Wie sieht die Energieversorgung in zwanzig Jahren aus?
60 Prozent der globalen Treibhausgasemissionen stammen derzeit aus dem Energiesektor. Dabei haben 1,5 Milliarden Menschen noch gar keine Elektrizität. Das System ist unzulänglich. Wir brauchen Lösungen. Technisch sind 50 Prozent Ökostrom bis 2030 möglich. Es ist eine Frage des politischen Willens.
Stört die Finanzkrise den Ausbau der grünen Wirtschaft?
Die Menschen haben in der Krise realisiert, dass sich die globale Wirtschaft ändern muss, um für die Zukunft gerüstet zu sein. Sie reden über Energien, über grüne Jobs, über Energieeffizienz, man sieht in vielen Staaten einen Grünungsprozess, sogar in den USA.
Viele Republikaner im US-Senat leugnen den Klimawandel.
Es gibt Leute, die nicht an wissenschaftliche Erkenntnisse glauben, aber die Mehrheit tut es. In den USA tut sich regional einiges.
Warum gibt es immer noch Politiker, die nicht aktiv werden?
Die meisten sind sich bewusst, dass die Erderwärmung kommt und ein Problem ist. Aber sie wollen in vier Jahren wiedergewählt werden und der Klimawandel ist ein 100-Jahre-Phänomen. Da wollen sie keine unpopulären Entscheidungen treffen. Das politische System schreckt vom Kampf gegen Treibhausgase ab.

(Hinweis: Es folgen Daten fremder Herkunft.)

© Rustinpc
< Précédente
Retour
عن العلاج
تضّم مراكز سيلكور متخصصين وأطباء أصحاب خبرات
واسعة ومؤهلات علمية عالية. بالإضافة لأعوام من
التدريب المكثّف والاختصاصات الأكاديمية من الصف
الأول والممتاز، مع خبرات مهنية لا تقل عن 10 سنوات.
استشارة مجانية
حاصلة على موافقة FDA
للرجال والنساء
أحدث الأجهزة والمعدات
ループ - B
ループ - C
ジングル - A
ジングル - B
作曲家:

Auch wenn der Klimawandel längst sichtbar ist?
Es reicht noch nicht. Das Bewusstsein in der Bevölkerung ist noch nicht da. Es ist noch einfach zu sagen: Ja, wir haben ein Problem, vielleicht sollte mal jemand anderes etwas dagegen tun. Nehmen Sie nur die Subventionen für fossile Energien, die gestrichen werden müssten.
Um wie viel Geld geht es?
Die Internationale Energieagentur schätzt die weltweiten Subventionen für Verbraucher auf 312 Milliarden US-Dollar allein im Jahr 2009. Dazu kommen laut der Globalen Subventionsinitiative 100 Milliarden US-Dollar, die an die Energieproduzenten fließen. Erdölreiche Staaten halten die Benzinpreise niedrig, damit Autofahren billig bleibt. Andere Regierungen helfen ihrer Gas- und Ölindustrie bei der weltweiten Erkundung und Gewinnung von Ressourcen. Sie wollen so Jobs sichern. Alternative Energien können dann aber nicht konkurrieren.

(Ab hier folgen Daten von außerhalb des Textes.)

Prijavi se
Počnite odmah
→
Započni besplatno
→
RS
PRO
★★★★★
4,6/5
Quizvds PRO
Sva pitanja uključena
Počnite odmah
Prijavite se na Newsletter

Welche Rolle spielen Sie da?
Wir werden keine Leute losschicken, die Windräder aufstellen. Wir werden aber mit der Weltmeteorologieorganisation Karten erarbeiten, die geeignete Standorte für Windräder und Sonnenkollektoren zeigen. Vor allem wollen wir aber globale Strategien entwickeln, um die Politik für den Übergang zu 100 Prozent Ökoenergien zu gewinnen.
Wann werden Sie mit US-Präsident Barack Obama reden?
Er ist Kenianer, wir sind Brüder. Ich rede jederzeit mit ihm.